La différenciation pédagogique en contexte d'inclusion scolaire : qui sont les enseignants qui y ont recours ?

L’éducation des élèves présentant des problématiques particulières est un sujet d’actualité et représente un défi de taille pour les différents acteurs de l’éducation. Au Québec, les études épidémiologiques rappellent qu’en 1997-1998, sur le total d’enfants inscrits à l’éducation primaire dans le secteur public, environ 10% de cet effectif était en difficulté d’adaptation ou d’apprentissage. Pour l’année scolaire 2006-2007 (près de 10 ans plus tard), ces élèves représentaient près de 14% de l’effectif scolaire au primaire. Aujourd’hui, cette même clientèle représente plus de 23% de tous les élèves (Gouvernement du Québec, 2022). Il s’agit donc d’une problématique actuelle qui persiste et s’amplifie dans le temps.
Ces élèves sont susceptibles de présenter certaines caractéristiques notamment sur le plan des apprentissages (manque d’autonomie, faibles performances scolaires, passivité devant la tâche, répertoire limité de stratégies cognitives, manque d’engagement et de persévérance, difficultés de langage, etc.) et sur le plan comportemental (présentent des comportements perturbateurs ou d’opposition, sont agités, se disputent avec leurs pairs, parlent en classe, attirent l’attention ou peuvent également adopter des comportements intériorisés soit du retrait, de la gêne de l’isolement ou de l’anxiété) (Godard, 2007; Goupil, 2007; Potvin, Fortin, Marcotte, Royer et Deslandes, 2007; Saint-Laurent, Giasson, Simard, Dionne, Royer, 1995).
Dans un contexte où l’école québécoise s’est donné le mandat de valoriser les différences et de favoriser la réussite de tous, une question demeure : quels sont les moyens pédagogiques dont dispose l’école actuelle pour intégrer efficacement et mener à la réussite les élèves présentant des besoins particuliers ? Au cœur de ce questionnement se trouve le concept de différenciation pédagogique. Bien que ce concept soit considéré par les chercheurs comme un des moyens à privilégier pour l’atteinte de ces objectifs (Astolfi, 2007; Przesmychki, 2004; Meirieu, 1992), les études sur le sujet démontrent que sa mise en place varie beaucoup d’un milieu à l’autre et que certaines caractéristiques propres à chaque enseignant peuvent jouer un rôle significatif et influencer la variabilité des fréquences d’utilisation de la différenciation pédagogique.

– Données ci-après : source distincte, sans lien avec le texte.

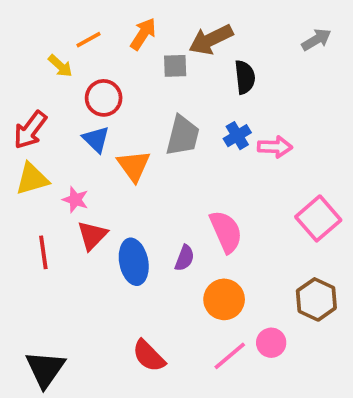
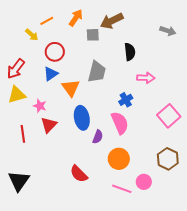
gray arrow: (316, 40) -> (168, 31), moved, turned 49
black semicircle: (245, 77) -> (130, 52), moved
blue cross: (237, 136) -> (126, 100), moved
blue triangle: (96, 139) -> (51, 74), turned 42
blue ellipse: (134, 262) -> (82, 118), moved
red semicircle: (149, 356) -> (79, 174), moved
pink line: (230, 356) -> (122, 189), turned 60
black triangle: (45, 369) -> (19, 181), moved

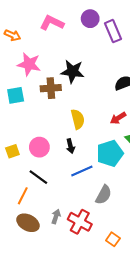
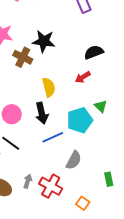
brown cross: (51, 88) -> (23, 57), turned 30
red arrow: (118, 118) -> (83, 77), moved
black arrow: (70, 146) -> (42, 113), size x1.5

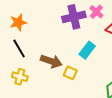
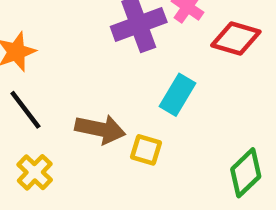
yellow cross: (20, 77) -> (35, 172), turned 35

L’objectif de notre recherche consiste donc à identifier les variables contextuelles et personnelles susceptibles de caractériser les différents groupes d’enseignants du primaire en fonction de leur degré de mise en œuvre de la différenciation pédagogique. La construction et la mise en ligne d’un questionnaire a permis de recueillir les données relatives aux fréquences d’utilisation de pratiques pédagogiques différenciées auprès de 101 enseignants et de mesurer l’influence des variables contextuelles telles que la collaboration, la consultation de même que certaines caractéristiques personnelles telles que l’attitude face à la nouveauté et le niveau de scolarité. Les analyses de classification hiérarchique (cluster) de même que les analyses de variance multivariée (MANOVA) ont démontré que les enseignants qui ont un haut niveau de mise en place de pratiques pédagogiques différenciées sont ceux qui ont rapporté en tirer plus de bénéfices, se disent soutenus par leurs pairs, ont des attitudes d’ouverture face aux pratiques pédagogiques innovantes et ont tendance à plus consulter et à collaborer que leurs collègues qui à l’opposé, mettent en place peu de pratiques différenciées.